Including Uncle Bill. He lived in a trailer across the field. He’d always lived there. When my mother and the Peasant and the rest of their siblings were kids, there’d been a house and a family there. Now there was just this filthy old guy and his dogs living in a rusty trailer in front of the house, which was falling down and no longer inhabitable, and several mangy ponies living in the barn next door.
The Peasant liked to take us along on our visits to Uncle Bill. He encouraged us to call the guy Uncle Bill although he was no relation because that made mother crazy. I mean, he was dirty. Mom seemed, in retrospect, to believe he was morally dirty as well, which he may well have been, this strange old hermit. But maybe not, who knows. It is true that the dogs slept in his bed, especially on cold nights. And it is true that my father came home once from having conversed with Uncle Bill, and said, “As I was talking to him, a mouse ran out of one of his pocket and around his neck and ducked back into his sweater up at his collar, and he didn’t even act as if it were anything unusual.”

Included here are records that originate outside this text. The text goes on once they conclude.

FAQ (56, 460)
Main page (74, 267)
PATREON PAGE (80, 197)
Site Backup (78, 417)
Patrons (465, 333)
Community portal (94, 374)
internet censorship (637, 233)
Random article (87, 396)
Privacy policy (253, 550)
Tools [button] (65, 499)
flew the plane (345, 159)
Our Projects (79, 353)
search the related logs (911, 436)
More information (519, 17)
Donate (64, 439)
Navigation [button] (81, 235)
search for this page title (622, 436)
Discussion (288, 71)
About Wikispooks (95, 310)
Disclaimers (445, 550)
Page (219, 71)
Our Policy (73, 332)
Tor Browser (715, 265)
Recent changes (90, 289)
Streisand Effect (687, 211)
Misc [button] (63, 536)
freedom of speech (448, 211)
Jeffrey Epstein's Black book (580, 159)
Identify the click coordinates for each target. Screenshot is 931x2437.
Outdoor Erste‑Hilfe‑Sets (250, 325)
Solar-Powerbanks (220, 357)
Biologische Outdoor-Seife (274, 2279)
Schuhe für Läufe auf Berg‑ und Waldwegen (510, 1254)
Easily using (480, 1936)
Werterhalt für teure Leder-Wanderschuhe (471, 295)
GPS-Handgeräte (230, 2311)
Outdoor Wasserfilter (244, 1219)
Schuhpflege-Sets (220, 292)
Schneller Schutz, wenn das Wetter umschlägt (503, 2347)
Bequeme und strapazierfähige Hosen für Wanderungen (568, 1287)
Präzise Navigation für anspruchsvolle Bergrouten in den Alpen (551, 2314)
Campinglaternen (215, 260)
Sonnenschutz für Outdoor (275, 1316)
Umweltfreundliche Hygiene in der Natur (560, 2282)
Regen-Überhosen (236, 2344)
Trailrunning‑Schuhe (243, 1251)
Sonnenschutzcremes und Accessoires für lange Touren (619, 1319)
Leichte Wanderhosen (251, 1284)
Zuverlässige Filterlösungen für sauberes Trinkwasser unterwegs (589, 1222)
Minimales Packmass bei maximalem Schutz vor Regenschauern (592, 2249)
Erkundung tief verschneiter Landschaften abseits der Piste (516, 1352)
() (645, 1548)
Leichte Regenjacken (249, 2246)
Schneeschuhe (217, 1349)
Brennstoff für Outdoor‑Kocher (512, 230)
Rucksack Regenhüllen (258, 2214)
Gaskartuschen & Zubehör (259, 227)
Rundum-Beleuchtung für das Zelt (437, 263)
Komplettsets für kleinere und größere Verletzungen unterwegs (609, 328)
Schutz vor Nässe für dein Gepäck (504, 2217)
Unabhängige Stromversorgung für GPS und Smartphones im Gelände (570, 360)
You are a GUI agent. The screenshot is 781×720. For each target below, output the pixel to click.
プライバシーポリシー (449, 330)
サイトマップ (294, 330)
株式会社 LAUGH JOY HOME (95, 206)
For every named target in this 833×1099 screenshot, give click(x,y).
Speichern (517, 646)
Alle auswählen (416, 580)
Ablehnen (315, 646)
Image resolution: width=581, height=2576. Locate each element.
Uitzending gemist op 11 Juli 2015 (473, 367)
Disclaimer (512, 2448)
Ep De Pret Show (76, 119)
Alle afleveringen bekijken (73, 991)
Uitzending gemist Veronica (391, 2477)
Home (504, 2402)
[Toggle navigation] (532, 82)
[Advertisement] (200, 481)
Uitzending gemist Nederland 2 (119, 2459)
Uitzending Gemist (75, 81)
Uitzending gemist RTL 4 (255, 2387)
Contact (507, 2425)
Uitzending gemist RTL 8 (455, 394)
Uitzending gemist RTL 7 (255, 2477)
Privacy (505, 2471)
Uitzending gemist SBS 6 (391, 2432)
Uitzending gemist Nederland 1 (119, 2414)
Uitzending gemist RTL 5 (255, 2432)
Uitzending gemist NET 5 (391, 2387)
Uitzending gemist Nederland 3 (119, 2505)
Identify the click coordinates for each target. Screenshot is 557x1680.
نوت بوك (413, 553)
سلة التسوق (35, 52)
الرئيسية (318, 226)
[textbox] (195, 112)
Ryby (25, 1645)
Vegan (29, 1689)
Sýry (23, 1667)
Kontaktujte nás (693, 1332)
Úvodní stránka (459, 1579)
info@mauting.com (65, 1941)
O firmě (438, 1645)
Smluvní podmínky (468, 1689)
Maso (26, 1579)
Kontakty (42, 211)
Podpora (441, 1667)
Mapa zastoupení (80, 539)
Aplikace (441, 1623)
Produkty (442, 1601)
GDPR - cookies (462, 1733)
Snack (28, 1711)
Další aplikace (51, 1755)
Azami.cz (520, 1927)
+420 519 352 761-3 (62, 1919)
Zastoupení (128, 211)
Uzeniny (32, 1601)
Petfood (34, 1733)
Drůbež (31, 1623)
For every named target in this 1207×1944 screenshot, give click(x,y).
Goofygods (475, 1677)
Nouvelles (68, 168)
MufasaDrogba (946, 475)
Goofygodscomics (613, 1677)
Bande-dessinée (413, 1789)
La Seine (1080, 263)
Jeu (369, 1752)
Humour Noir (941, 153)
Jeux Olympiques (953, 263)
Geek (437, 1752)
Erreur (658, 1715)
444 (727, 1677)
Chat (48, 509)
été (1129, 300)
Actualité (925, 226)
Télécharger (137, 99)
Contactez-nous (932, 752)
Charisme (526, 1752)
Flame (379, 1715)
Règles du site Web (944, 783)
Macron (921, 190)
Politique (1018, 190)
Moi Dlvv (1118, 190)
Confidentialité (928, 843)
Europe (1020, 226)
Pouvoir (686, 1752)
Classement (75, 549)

Developers have bought that whole section of land and tore everything down a long time ago. Now they are fighting with the county over zoning, they want to build a mall, and put a Target right where our old house was. Uncle Bill, he’s dead now but I don’t know when he died or whether he was still living at home when he did, I suppose so. As far as I know he had no redeeming qualities, but you can never be sure about that either.
That is scary, that a Target is going up where the house used to be. Crikey.
The mouse was probably just a pet. How else do you take your mouse for a walk, but in your shirt? That’s nothing to worry about; start worrying when you see the teenagers feeding their pet rats blotter acid from their tongues. Or was that just an 80s thing?
looks grand. do the comments work too?